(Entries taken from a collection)
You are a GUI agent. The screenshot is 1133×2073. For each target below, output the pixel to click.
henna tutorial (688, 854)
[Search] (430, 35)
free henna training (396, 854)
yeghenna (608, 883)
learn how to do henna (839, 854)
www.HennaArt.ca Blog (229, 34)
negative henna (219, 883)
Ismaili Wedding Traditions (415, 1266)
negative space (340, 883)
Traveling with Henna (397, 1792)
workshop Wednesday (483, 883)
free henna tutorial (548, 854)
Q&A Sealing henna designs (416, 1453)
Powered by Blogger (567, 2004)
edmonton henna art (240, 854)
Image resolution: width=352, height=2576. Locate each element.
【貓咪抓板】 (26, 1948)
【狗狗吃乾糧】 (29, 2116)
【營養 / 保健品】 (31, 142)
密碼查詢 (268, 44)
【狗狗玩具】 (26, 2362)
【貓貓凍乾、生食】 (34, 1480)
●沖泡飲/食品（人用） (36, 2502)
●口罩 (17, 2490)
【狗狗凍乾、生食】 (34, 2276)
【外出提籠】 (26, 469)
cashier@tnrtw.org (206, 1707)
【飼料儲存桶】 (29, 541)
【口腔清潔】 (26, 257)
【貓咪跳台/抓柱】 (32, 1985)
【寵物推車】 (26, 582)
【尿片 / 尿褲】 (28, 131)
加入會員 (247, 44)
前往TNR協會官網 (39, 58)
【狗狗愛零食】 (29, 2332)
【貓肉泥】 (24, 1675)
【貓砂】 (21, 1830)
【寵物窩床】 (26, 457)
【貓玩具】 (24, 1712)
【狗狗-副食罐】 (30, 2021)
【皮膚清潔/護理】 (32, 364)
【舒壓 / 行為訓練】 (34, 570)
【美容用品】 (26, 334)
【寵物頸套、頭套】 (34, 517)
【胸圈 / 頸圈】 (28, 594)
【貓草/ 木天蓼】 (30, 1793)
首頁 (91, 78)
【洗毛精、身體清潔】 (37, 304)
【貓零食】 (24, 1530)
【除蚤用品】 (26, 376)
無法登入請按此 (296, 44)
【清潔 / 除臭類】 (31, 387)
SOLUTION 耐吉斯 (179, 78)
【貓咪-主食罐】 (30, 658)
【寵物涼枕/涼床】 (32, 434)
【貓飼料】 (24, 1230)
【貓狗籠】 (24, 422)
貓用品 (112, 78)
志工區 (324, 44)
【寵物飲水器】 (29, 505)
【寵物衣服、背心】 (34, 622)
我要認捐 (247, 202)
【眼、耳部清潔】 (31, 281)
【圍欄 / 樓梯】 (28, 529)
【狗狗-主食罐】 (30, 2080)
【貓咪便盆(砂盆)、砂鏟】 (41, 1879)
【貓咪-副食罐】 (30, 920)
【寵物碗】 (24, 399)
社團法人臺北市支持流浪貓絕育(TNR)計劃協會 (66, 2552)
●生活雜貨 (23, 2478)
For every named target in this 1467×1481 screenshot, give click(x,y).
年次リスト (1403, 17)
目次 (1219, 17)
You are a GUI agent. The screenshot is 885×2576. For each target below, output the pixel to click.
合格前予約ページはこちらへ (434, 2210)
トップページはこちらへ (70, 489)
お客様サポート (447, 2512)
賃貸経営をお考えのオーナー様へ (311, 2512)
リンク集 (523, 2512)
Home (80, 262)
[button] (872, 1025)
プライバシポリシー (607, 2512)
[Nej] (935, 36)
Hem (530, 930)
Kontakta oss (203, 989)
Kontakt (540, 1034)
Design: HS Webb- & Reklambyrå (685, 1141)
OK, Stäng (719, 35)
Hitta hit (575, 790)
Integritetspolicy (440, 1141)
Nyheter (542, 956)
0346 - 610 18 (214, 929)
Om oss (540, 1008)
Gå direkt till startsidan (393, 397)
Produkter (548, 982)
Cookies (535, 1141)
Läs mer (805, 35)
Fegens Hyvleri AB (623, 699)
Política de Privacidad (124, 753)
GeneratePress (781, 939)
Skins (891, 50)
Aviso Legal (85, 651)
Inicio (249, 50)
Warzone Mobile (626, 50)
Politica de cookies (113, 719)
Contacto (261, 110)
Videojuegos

# EXERCISE DESCRIPTION
Write the records out again so that each one matches the original exactly.

# TASK RESULT
You are a GUI agent. The screenshot is 1133×2073. For each target below, output the pixel to click.
henna tutorial (688, 854)
[Search] (430, 35)
free henna training (396, 854)
yeghenna (608, 883)
learn how to do henna (839, 854)
www.HennaArt.ca Blog (229, 34)
negative henna (219, 883)
Ismaili Wedding Traditions (415, 1266)
negative space (340, 883)
Traveling with Henna (397, 1792)
workshop Wednesday (483, 883)
free henna tutorial (548, 854)
Q&A Sealing henna designs (416, 1453)
Powered by Blogger (567, 2004)
edmonton henna art (240, 854)
Image resolution: width=352, height=2576. Locate each element.
【貓咪抓板】 (26, 1948)
【狗狗吃乾糧】 (29, 2116)
【營養 / 保健品】 (31, 142)
密碼查詢 (268, 44)
【狗狗玩具】 (26, 2362)
【貓貓凍乾、生食】 (34, 1480)
●沖泡飲/食品（人用） (36, 2502)
●口罩 (17, 2490)
【狗狗凍乾、生食】 (34, 2276)
【外出提籠】 (26, 469)
cashier@tnrtw.org (206, 1707)
【飼料儲存桶】 (29, 541)
【口腔清潔】 (26, 257)
【貓咪跳台/抓柱】 (32, 1985)
【寵物推車】 (26, 582)
【尿片 / 尿褲】 (28, 131)
加入會員 (247, 44)
前往TNR協會官網 (39, 58)
【狗狗愛零食】 (29, 2332)
【貓肉泥】 (24, 1675)
【貓砂】 (21, 1830)
【寵物窩床】 (26, 457)
【貓玩具】 (24, 1712)
【狗狗-副食罐】 (30, 2021)
【皮膚清潔/護理】 (32, 364)
【舒壓 / 行為訓練】 (34, 570)
【美容用品】 (26, 334)
【寵物頸套、頭套】 (34, 517)
【胸圈 / 頸圈】 (28, 594)
【貓草/ 木天蓼】 (30, 1793)
首頁 (91, 78)
【洗毛精、身體清潔】 (37, 304)
【貓零食】 (24, 1530)
【除蚤用品】 (26, 376)
無法登入請按此 (296, 44)
【清潔 / 除臭類】 (31, 387)
SOLUTION 耐吉斯 (179, 78)
【貓咪-主食罐】 (30, 658)
【寵物涼枕/涼床】 (32, 434)
【貓飼料】 (24, 1230)
【貓狗籠】 (24, 422)
貓用品 (112, 78)
志工區 (324, 44)
【寵物飲水器】 (29, 505)
【寵物衣服、背心】 (34, 622)
我要認捐 (247, 202)
【眼、耳部清潔】 (31, 281)
【圍欄 / 樓梯】 (28, 529)
【狗狗-主食罐】 (30, 2080)
【貓咪便盆(砂盆)、砂鏟】 (41, 1879)
【貓咪-副食罐】 (30, 920)
【寵物碗】 (24, 399)
社團法人臺北市支持流浪貓絕育(TNR)計劃協會 (66, 2552)
●生活雜貨 (23, 2478)
For every named target in this 1467×1481 screenshot, give click(x,y).
年次リスト (1403, 17)
目次 (1219, 17)
You are a GUI agent. The screenshot is 885×2576. For each target below, output the pixel to click.
合格前予約ページはこちらへ (434, 2210)
トップページはこちらへ (70, 489)
お客様サポート (447, 2512)
賃貸経営をお考えのオーナー様へ (311, 2512)
リンク集 (523, 2512)
Home (80, 262)
[button] (872, 1025)
プライバシポリシー (607, 2512)
[Nej] (935, 36)
Hem (530, 930)
Kontakta oss (203, 989)
Kontakt (540, 1034)
Design: HS Webb- & Reklambyrå (685, 1141)
OK, Stäng (719, 35)
Hitta hit (575, 790)
Integritetspolicy (440, 1141)
Nyheter (542, 956)
0346 - 610 18 (214, 929)
Om oss (540, 1008)
Gå direkt till startsidan (393, 397)
Produkter (548, 982)
Cookies (535, 1141)
Läs mer (805, 35)
Fegens Hyvleri AB (623, 699)
Política de Privacidad (124, 753)
GeneratePress (781, 939)
Skins (891, 50)
Aviso Legal (85, 651)
Inicio (249, 50)
Warzone Mobile (626, 50)
Politica de cookies (113, 719)
Contacto (261, 110)
Videojuegos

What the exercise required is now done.